ACTIVITY >> After locating the line with "Find all instances" in the entries below, set down exactly that line and each one after it to the end, skipping pictures.

-- RECORDS follows --

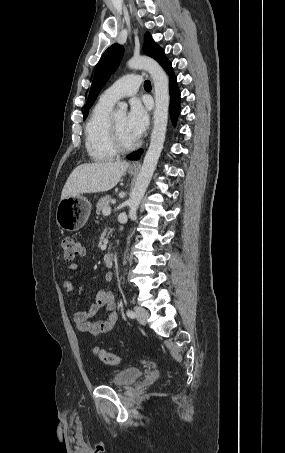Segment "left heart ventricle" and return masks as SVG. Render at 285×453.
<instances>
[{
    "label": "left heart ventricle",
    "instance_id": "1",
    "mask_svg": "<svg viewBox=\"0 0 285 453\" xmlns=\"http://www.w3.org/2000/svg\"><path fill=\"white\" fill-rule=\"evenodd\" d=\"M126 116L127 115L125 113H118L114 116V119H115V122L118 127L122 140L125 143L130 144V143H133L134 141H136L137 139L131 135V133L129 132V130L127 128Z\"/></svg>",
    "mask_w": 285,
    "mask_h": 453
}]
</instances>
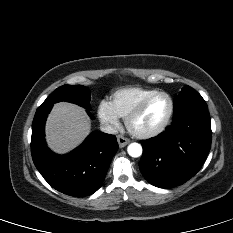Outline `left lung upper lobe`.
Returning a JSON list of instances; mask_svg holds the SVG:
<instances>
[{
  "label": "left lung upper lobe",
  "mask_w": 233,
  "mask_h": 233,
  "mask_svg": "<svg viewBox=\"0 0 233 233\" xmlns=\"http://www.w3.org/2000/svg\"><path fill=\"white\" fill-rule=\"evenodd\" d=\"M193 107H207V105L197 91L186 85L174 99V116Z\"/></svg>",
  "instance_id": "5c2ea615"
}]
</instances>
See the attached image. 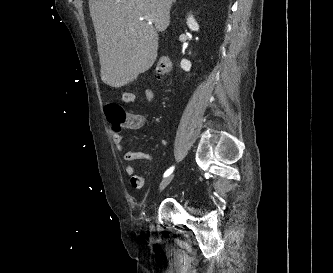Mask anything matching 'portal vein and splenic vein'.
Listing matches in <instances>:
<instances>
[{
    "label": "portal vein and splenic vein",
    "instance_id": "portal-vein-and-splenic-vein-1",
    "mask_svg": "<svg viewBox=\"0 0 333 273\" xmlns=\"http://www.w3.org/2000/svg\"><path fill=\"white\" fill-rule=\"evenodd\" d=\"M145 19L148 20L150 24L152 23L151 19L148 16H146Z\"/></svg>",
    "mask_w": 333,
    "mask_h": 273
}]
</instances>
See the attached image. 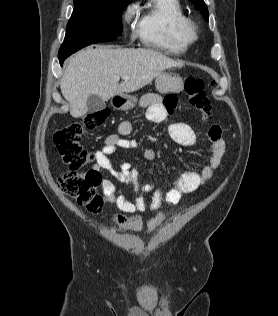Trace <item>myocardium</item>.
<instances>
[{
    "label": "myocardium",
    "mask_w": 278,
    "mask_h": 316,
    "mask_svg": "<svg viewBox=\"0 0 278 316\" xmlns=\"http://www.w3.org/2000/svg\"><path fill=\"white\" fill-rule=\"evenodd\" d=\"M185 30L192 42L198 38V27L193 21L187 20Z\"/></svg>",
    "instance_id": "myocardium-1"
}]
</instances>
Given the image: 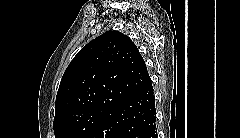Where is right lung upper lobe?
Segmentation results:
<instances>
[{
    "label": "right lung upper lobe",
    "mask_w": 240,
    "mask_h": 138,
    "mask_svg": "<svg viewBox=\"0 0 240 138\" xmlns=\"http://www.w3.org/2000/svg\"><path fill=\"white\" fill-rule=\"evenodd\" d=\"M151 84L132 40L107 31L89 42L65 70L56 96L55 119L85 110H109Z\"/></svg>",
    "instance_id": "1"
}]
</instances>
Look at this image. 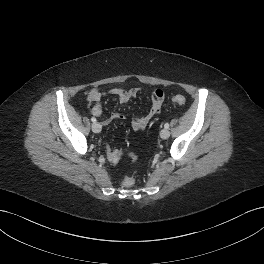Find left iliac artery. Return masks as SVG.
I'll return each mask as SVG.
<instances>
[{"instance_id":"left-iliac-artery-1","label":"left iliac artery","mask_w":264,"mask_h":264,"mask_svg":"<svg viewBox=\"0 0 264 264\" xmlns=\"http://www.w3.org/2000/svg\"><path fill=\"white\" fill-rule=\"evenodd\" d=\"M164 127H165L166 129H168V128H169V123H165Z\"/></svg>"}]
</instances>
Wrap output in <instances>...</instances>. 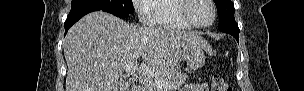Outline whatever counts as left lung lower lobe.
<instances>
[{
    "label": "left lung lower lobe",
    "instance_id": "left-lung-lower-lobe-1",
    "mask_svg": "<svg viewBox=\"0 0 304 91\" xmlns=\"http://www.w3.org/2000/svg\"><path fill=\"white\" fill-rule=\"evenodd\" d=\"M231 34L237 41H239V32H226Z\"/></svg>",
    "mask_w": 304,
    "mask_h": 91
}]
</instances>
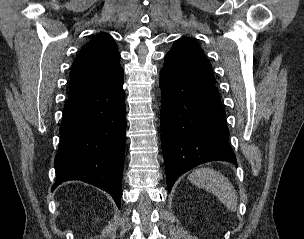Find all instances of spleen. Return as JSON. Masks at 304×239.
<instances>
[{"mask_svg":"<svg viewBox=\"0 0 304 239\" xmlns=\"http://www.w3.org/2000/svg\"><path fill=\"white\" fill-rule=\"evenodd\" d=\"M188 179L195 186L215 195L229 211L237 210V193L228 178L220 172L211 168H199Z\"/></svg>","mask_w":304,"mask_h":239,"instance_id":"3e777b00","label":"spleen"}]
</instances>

-- RECORDS concluded --

ANSWER FOR THE TASK >>
Find all instances of spleen. Return as JSON. Masks at 304×239.
<instances>
[{"mask_svg":"<svg viewBox=\"0 0 304 239\" xmlns=\"http://www.w3.org/2000/svg\"><path fill=\"white\" fill-rule=\"evenodd\" d=\"M188 179L195 186L215 195L229 211L237 210V193L228 178L220 172L211 168H199Z\"/></svg>","mask_w":304,"mask_h":239,"instance_id":"3e777b00","label":"spleen"}]
</instances>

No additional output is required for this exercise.